Three Garbage Examples

C# (and any language that runs on the CLR) is a garbage-collected language, meaning that objects that have no references to them remaining will have their memory reclaimed at some point in the future. Creating too much garbage (by creating too many ephemeral objects or over-using the new keyword) can induce the garbage-collector too frequently, slowing down the entire application.

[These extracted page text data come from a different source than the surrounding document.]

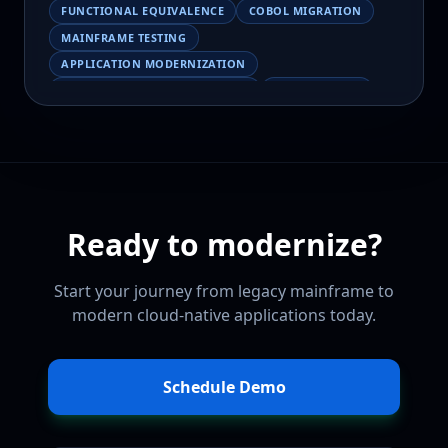
FUNCTIONAL EQUIVALENCE
COBOL MIGRATION
MAINFRAME TESTING
APPLICATION MODERNIZATION
BUSINESS LOGIC PRESERVATION
PILOT FAILURE
COBOL TRANSFORMATION
SCALING MODERNIZATION
AI-ASSISTED MIGRATION
EBCDIC
JSON
CHARACTER ENCODING
MAINFRAME DATA MIGRATION
Ready to modernize?
MODERNIZATION TIPS
COBOL SKILLS SHORTAGE
CLOUD MIGRATION
LEGACY TRANSFORMATION
Start your journey from legacy mainframe to
MODERNIZATION STRATEGY
modern cloud-native applications today.
LEGACY CODEBASE ANALYSIS
MAINFRAME MODERNIZATION PLATFORM
CLOUDFRAME
CODEBASE INTELLIGENCE
Schedule Demo
AI MAINFRAME MIGRATION
HUMAN-AI COLLABORATION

Often the source of the garbage is obvious, and culpable code can be refactored in such a way that memory is reused or not so trivially thrown away. However, I've compiled three more esoteric and perhaps unexpected examples of code that generates a lot of garbage below. Enjoy!

The Nullable Paradox

Code

Consider the following code:

private static void DoTestA() {
    int? maybeInt = null;
    for (int i = 0; i < 100000; ++i) {
        DoSomething(maybeInt);
    }
}
 
private static void DoTestB() {
    int? maybeInt = 3;
    for (int i = 0; i < 100000; ++i) {
        DoSomething(maybeInt);
    }
}
 
private static void DoSomething(object o) {
    // Do something...
}

View Code Fullscreen • "The Nullable Paradox Problem Code"
Do either test methods produce garbage? If so, which one do you think produces more? Do they both create garbage equally?

Answer

DoTestA creates 0 bytes of garbage.
DoTestB creates 2.344 MiB of garbage.

Explanation

Because objects are usually reference types and placed on the managed heap, the code that deals with our object "o" in DoSomething will be compiled to treat it as such.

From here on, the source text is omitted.